==== Entries shown

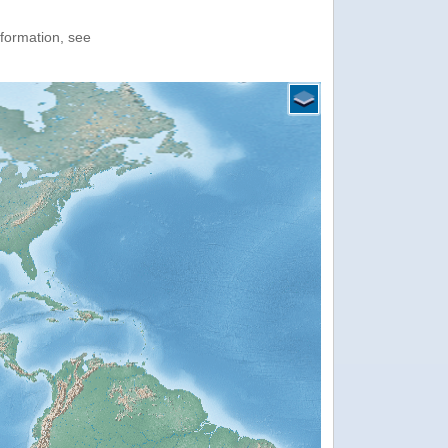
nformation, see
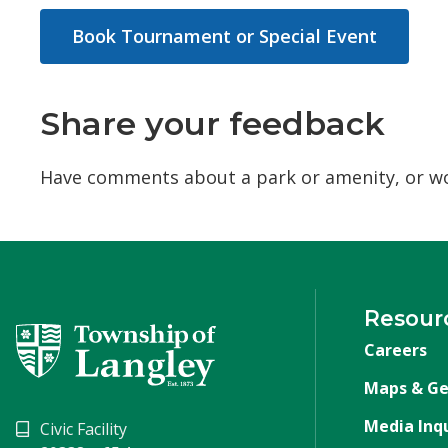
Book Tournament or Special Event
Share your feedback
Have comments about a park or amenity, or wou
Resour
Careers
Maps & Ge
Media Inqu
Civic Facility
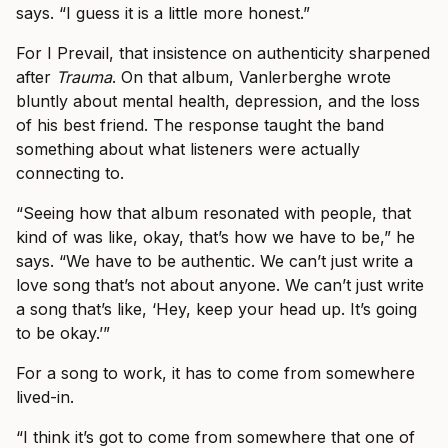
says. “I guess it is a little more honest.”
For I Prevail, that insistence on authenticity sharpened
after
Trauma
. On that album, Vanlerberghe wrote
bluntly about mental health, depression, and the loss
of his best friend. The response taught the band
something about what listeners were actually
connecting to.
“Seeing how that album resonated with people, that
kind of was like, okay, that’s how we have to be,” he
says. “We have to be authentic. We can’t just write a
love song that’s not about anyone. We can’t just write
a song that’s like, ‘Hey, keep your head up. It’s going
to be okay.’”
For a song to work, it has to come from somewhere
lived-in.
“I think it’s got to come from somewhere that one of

========
==== Entries shown

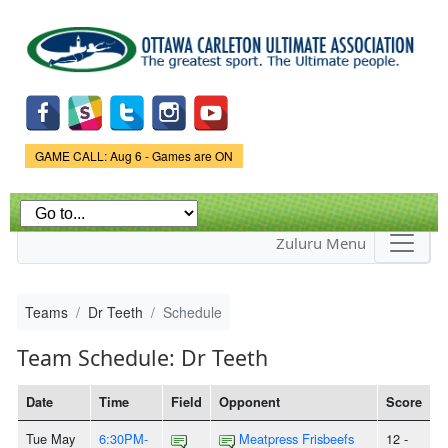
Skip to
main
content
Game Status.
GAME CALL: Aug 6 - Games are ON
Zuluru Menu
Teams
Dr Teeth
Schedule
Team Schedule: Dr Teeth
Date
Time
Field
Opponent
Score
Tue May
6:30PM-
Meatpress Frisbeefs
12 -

========

Because only one stretch of the records is wanted, please output the lines from the one holding "Share your feedback" through the one holding "that one of" exactly, both included, and leave every picture out.

Share your feedback
Have comments about a park or amenity, or wou
Resour
Careers
Maps & Ge
Media Inqu
Civic Facility
says. “I guess it is a little more honest.”
For I Prevail, that insistence on authenticity sharpened
after
Trauma
. On that album, Vanlerberghe wrote
bluntly about mental health, depression, and the loss
of his best friend. The response taught the band
something about what listeners were actually
connecting to.
“Seeing how that album resonated with people, that
kind of was like, okay, that’s how we have to be,” he
says. “We have to be authentic. We can’t just write a
love song that’s not about anyone. We can’t just write
a song that’s like, ‘Hey, keep your head up. It’s going
to be okay.’”
For a song to work, it has to come from somewhere
lived-in.
“I think it’s got to come from somewhere that one of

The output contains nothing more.